La strada costeggia il fiume Ziz (gazzella), colore del fango per le piogge recenti. Attraversiamo il tunnel Zaalid, una galleria scavata a mano. Vicino a un ponte sullo Ziz ci fermiamo per fotografare il villaggio di Tassmailt in terra e paglia. Impossibile percorrere la strada verso Erfoud senza incontrare dei camion stracarichi di paglia, usata sia per nutrire gli animali che per costruire le case. Alle 15.30 ci fermiamo all’autogrill prima di Errichidia, città militare. Qui compro 2 cartoline che riproducono i cartelloni pubblicitari di inizio ‘900. Dopo questa città l’asfalto diventa imperfetto, ma il disagio viene ricompensato da uno splendido panorama: è il palmeto dello Ziz, il più antico del Marocco, immenso con sopra la montagna piatta e punteggiato da case in terra e paglia. In mezzo alle palme crescono pesche, albicocche e prugne. Alle porte di Erfoud ai bordi della strada ci sono reticoli di canne per impedire che la sabbia invada la strada. Alle 17 arriviamo all’hotel Kasbah Xaluca, costruito su di una tipica abitazione marocchina, che dispone di 134 camere, tutte decorate con materiali della regione come il lavello in pietra fossile, il soffitto di canne, lampadine dentro ceste di vimini, pavimenti a mosaico. La piscina sorge in un giardino rigoglioso che la sera è illuminato da tante lanterne. Appena arrivata rimpiango di non potere rimanere più a lungo di una notte. Ci viene assegnata la camera 29. Alle 17.30 si esce sui fuoristrada per raggiungere 50 km a sud di Erfoud, erg Chebbi, vicino al minuscolo villaggio di Merzouga. Si racconta che, quando una famiglia del posto negò ospitalità a una madre con il proprio bambino, Dio li punì seppellendoli sotto cumuli di sabbia, formando queste dune.

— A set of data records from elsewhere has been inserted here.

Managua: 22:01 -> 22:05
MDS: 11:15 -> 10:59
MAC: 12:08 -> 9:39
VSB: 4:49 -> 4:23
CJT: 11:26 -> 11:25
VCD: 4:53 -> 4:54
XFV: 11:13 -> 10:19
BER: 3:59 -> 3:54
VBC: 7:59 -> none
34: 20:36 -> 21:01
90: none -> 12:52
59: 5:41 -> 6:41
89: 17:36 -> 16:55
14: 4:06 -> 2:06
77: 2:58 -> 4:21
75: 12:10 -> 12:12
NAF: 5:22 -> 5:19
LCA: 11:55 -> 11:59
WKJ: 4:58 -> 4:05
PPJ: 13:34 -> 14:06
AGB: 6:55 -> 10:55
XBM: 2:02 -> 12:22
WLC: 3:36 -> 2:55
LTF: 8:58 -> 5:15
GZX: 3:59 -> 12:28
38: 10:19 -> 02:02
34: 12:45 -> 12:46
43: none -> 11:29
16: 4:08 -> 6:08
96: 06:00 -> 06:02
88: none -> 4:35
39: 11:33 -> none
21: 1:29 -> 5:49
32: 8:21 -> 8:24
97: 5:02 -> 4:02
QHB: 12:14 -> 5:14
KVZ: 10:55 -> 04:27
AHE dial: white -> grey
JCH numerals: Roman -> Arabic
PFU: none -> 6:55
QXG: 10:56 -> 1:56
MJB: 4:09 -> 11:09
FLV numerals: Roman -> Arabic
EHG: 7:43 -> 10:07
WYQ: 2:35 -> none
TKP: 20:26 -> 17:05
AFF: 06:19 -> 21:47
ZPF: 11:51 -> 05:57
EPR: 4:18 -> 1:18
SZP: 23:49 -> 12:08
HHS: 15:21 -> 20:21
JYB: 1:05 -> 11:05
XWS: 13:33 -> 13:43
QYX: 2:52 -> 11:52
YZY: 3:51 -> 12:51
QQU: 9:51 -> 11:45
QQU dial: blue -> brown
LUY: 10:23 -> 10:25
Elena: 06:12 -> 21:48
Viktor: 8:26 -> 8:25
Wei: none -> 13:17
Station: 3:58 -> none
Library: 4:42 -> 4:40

Attraversiamo il paesino di Erfoud dove notiamo una troupe cinematografica e poi il paesaggio diventa desertico: lungo il tragitto, scritte in pietra sul fianco della collina indicano la vendita di fossili. Dopo circa mezz’ora si abbandona l’asfalto per percorrere lo sterrato e raggiungere l’albergo Caravana, dove si trovano dune non tanto alte, dove alcuni del gruppo salgono sui dromedari prenotati dal giorno prima. Noi passeggiamo sul costone delle dune pensando a quelle molto più alte viste 6 mesi fa in Oman; in lontananza intravediamo un uomo con un turbante e vestito di azzurro; si dirige verso di noi e gli chiediamo di scattarci una foto. Si chiama Omar e per un po’ passeggia con noi, disegna sulla sabbia delle palme e i nostri nomi e infine va all’obiettivo: mostrarci i suoi fossili. È gentile, discreto ed educato. Sarebbe veramente da insensibili non acquistare niente. E così compriamo sulle dune un piattino a forma di cuore e una scatolina, entrambi in materiale fossile. Saliamo sulla terrazza del bar, ma ci accorgiamo che il sole sta tramontando dietro delle nuvole. Così svanisce la possibilità di ammirare il sole che tramonta all’orizzonte, mentre le rondini svolazzano in cerca di pappa. Rientriamo alla base dopo le 20 e subito andiamo a cena. Appena arrivo noto un signore che assomiglia a un attore francese, intento a mangiare con un’altra persona. Proprio quando chiedo a mio marito il suo parere, lui alza la testa e ci guarda. Per mio marito è solo qualcuno che gli somiglia, mentre un compagno del gruppo è d’accordo con me. Nessuno di noi ha il coraggio di avvicinarsi e poco dopo andrà via. Io mi convinco che stia girando un film con la troupe vista nel pomeriggio nel centro paese. Torniamo con i piedi per terra: mangio un’insalata di pollo, cous cous con verdure, melanzane, arance, melone. Approfitto del fatto che preparino la crepe sul momento per deliziarmi con questo dolce. Cena da 8. Curioso nella boutique dell’hotel prima di andare a dormire.
Giovedì 3 maggio 2018
Ci svegliamo alle 6.15, doccia e colazione alle 7. C’è maggior scelta rispetto agli altri posti: tanti tipi di dolce, bevande, marmellate. Sul momento preparano la crepe marocchina su cui ho spalmato la marmellata. Mangio due pain au chocolat con il cappuccino. Il tè è servito dall’addetto versandolo da 2 teiere mantenute calde. Qualche foto a questo bellissimo hotel e si parte alle 8. T. racconta le abitudini dei dromedari. Loro non attaccano mai un animale di un’altra specie, ma solo un loro simile. È pericoloso per il padrone picchiare il proprio dromedario: lui è capace di aspettare che il padrone si addormenti per soffocarlo sedendosi sopra. Il suo corpo è calloso, la zona vulnerabile è la parte inferiore delle zampe che viene attaccata dalla vipera cieca che lo uccide in pochi secondi. Si dice che il grasso contenuto nella gobba curi l’asma. Riescono a non mangiare per due mesi, attingendo alle riserve contenute nella gobba che man mano si assottiglia. In un giorno camminano al massimo per 30 km.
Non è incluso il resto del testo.